Kristin felt that she was kneeling with Erlend on a cold stone. He knelt with the red, singed patches on his pale face. She knelt beneath the heavy bridal crown and felt the crushing, oppressive weight in her womb—the burden of sin she was carrying. She had played and romped with her sin, measuring it out as if in a child’s game. Holy Virgin—soon it would be time for it to lie fully formed before her, looking at her with living eyes, revealing to her the brands of her sin, the hideous deformity of sin, striking hatefully with misshapen hands at his mother’s breast. After she had borne her child, after she had seen the marks of sin on him and loved him the way she had loved her sin, then the game would be played to the end.

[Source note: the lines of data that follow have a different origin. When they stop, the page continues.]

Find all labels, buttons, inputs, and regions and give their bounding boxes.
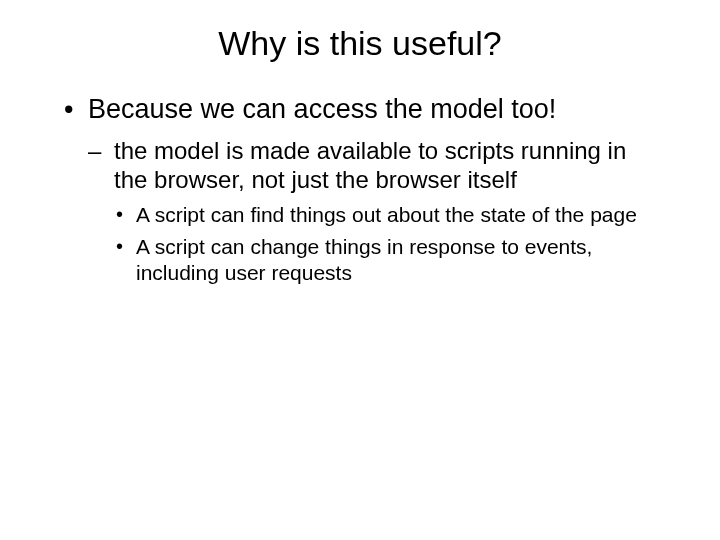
bullet-list-lvl2: the model is made available to scripts r… xyxy=(88,137,660,285)
slide: Why is this useful? Because we can acces… xyxy=(0,0,720,540)
slide-title: Why is this useful? xyxy=(0,0,720,83)
list-item: A script can find things out about the s… xyxy=(114,202,660,228)
list-item: the model is made available to scripts r… xyxy=(88,137,660,285)
bullet-list-lvl3: A script can find things out about the s… xyxy=(114,202,660,285)
bullet-text: the model is made available to scripts r… xyxy=(114,137,626,193)
bullet-text: A script can change things in response t… xyxy=(136,235,592,284)
bullet-list-lvl1: Because we can access the model too! the… xyxy=(60,93,660,285)
list-item: Because we can access the model too! the… xyxy=(60,93,660,285)
bullet-text: A script can find things out about the s… xyxy=(136,203,637,226)
slide-body: Because we can access the model too! the… xyxy=(0,83,720,285)
list-item: A script can change things in response t… xyxy=(114,234,660,285)
bullet-text: Because we can access the model too! xyxy=(88,94,556,124)
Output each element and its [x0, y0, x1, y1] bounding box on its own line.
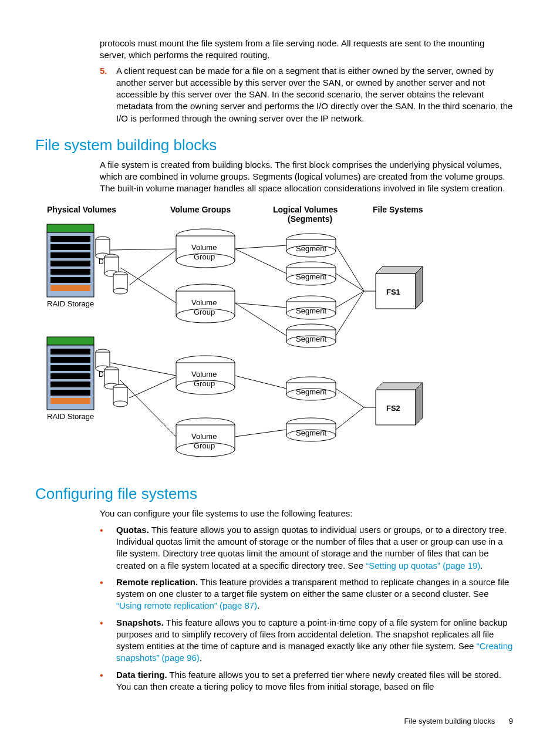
numbered-item-5-text: A client request can be made for a file …: [116, 65, 513, 124]
raid-storage-bottom-icon: [47, 337, 94, 410]
data-cylinder-bottom-3: [113, 384, 127, 407]
svg-text:Volume: Volume: [191, 432, 217, 441]
svg-text:FS1: FS1: [386, 288, 400, 296]
segment-2: Segment: [286, 262, 336, 285]
raid-storage-bottom-label: RAID Storage: [47, 412, 94, 421]
footer-title: File system building blocks: [404, 717, 495, 725]
volume-group-4: Volume Group: [176, 418, 235, 457]
svg-text:Segment: Segment: [296, 387, 326, 396]
bullet-icon: •: [100, 524, 116, 572]
svg-rect-50: [50, 349, 90, 355]
feature-data-tiering: • Data tiering. This feature allows you …: [100, 669, 513, 693]
svg-rect-52: [50, 365, 90, 371]
raid-storage-top-icon: [47, 224, 94, 297]
svg-rect-3: [50, 244, 90, 250]
fsbb-diagram: Physical Volumes Volume Groups Logical V…: [35, 203, 525, 473]
volume-group-2: Volume Group: [176, 284, 235, 323]
svg-marker-85: [376, 383, 423, 390]
svg-rect-0: [47, 224, 94, 232]
svg-text:Segment: Segment: [296, 428, 326, 437]
svg-text:Segment: Segment: [296, 272, 326, 281]
page-footer: File system building blocks 9: [35, 716, 525, 727]
svg-marker-86: [416, 383, 423, 425]
fs2-cube: FS2: [376, 383, 423, 425]
svg-rect-4: [50, 252, 90, 258]
numbered-item-5: 5. A client request can be made for a fi…: [100, 65, 513, 124]
segment-4: Segment: [286, 324, 336, 347]
svg-rect-5: [50, 261, 90, 266]
link-setting-up-quotas[interactable]: “Setting up quotas” (page 19): [366, 561, 480, 571]
segment-5: Segment: [286, 377, 336, 400]
heading-configuring-file-systems: Configuring file systems: [35, 484, 525, 504]
fsbb-paragraph: A file system is created from building b…: [100, 159, 513, 195]
col-logical-volumes-line1: Logical Volumes: [273, 205, 338, 214]
svg-rect-54: [50, 382, 90, 387]
feature-tiering-title: Data tiering.: [116, 670, 167, 680]
list-number-5: 5.: [100, 65, 116, 124]
heading-file-system-building-blocks: File system building blocks: [35, 135, 525, 156]
col-file-systems: File Systems: [373, 205, 423, 214]
svg-text:Segment: Segment: [296, 244, 326, 253]
link-using-remote-replication[interactable]: “Using remote replication” (page 87): [116, 600, 257, 610]
svg-text:Volume: Volume: [191, 370, 217, 379]
svg-text:Group: Group: [194, 252, 215, 261]
svg-point-65: [113, 401, 127, 407]
svg-rect-2: [50, 236, 90, 242]
volume-group-1: Volume Group: [176, 229, 235, 268]
svg-text:Volume: Volume: [191, 298, 217, 307]
fs1-cube: FS1: [376, 266, 423, 309]
raid-storage-top-label: RAID Storage: [47, 299, 94, 308]
feature-list: • Quotas. This feature allows you to ass…: [100, 524, 513, 693]
top-paragraph-continuation: protocols must mount the file system fro…: [100, 38, 513, 62]
svg-text:FS2: FS2: [386, 404, 400, 413]
feature-quotas: • Quotas. This feature allows you to ass…: [100, 524, 513, 572]
segment-3: Segment: [286, 296, 336, 319]
svg-text:Segment: Segment: [296, 335, 326, 343]
cfg-intro: You can configure your file systems to u…: [100, 508, 513, 519]
svg-rect-56: [50, 398, 90, 404]
feature-snapshots-text: This feature allows you to capture a poi…: [116, 617, 508, 652]
bullet-icon: •: [100, 617, 116, 664]
svg-rect-48: [47, 337, 94, 345]
svg-rect-55: [50, 390, 90, 396]
svg-rect-51: [50, 357, 90, 363]
segment-1: Segment: [286, 234, 336, 257]
feature-quotas-title: Quotas.: [116, 525, 149, 535]
svg-text:Group: Group: [194, 308, 215, 316]
col-logical-volumes-line2: (Segments): [288, 214, 332, 224]
svg-marker-46: [416, 266, 423, 309]
svg-text:Group: Group: [194, 379, 215, 388]
feature-remote-replication: • Remote replication. This feature provi…: [100, 576, 513, 612]
data-cylinder-top-3: [113, 272, 127, 294]
bullet-icon: •: [100, 669, 116, 693]
segment-6: Segment: [286, 418, 336, 441]
svg-text:Segment: Segment: [296, 306, 326, 315]
svg-text:Group: Group: [194, 441, 215, 450]
feature-tiering-text: This feature allows you to set a preferr…: [116, 670, 501, 691]
feature-snapshots: • Snapshots. This feature allows you to …: [100, 617, 513, 664]
svg-rect-8: [50, 285, 90, 291]
svg-text:Volume: Volume: [191, 243, 217, 252]
col-physical-volumes: Physical Volumes: [47, 205, 116, 214]
col-volume-groups: Volume Groups: [170, 205, 231, 214]
svg-rect-7: [50, 277, 90, 283]
feature-remote-title: Remote replication.: [116, 577, 198, 587]
svg-rect-53: [50, 373, 90, 379]
svg-rect-6: [50, 269, 90, 275]
feature-snapshots-title: Snapshots.: [116, 617, 164, 627]
bullet-icon: •: [100, 576, 116, 612]
svg-marker-45: [376, 266, 423, 274]
volume-group-3: Volume Group: [176, 356, 235, 394]
footer-page-number: 9: [509, 717, 513, 725]
svg-point-17: [113, 288, 127, 294]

Kristin thought: What if she screamed now so that her voice pierced through the song and the deep, droning male voices and reverberated out over the crowd? Would she then be rid of Eline’s face? Would life appear in the dead man’s eyes? But she clenched her teeth together.
Holy King Olav, I call to you. Among all those in Heaven, I beg you for help, for I know that you loved God’s righteousness above all else. I beseech you to protect the innocent one who is in my womb. Turn God’s anger away from the innocent, turn it toward me. Amen, in the precious name of the Lord.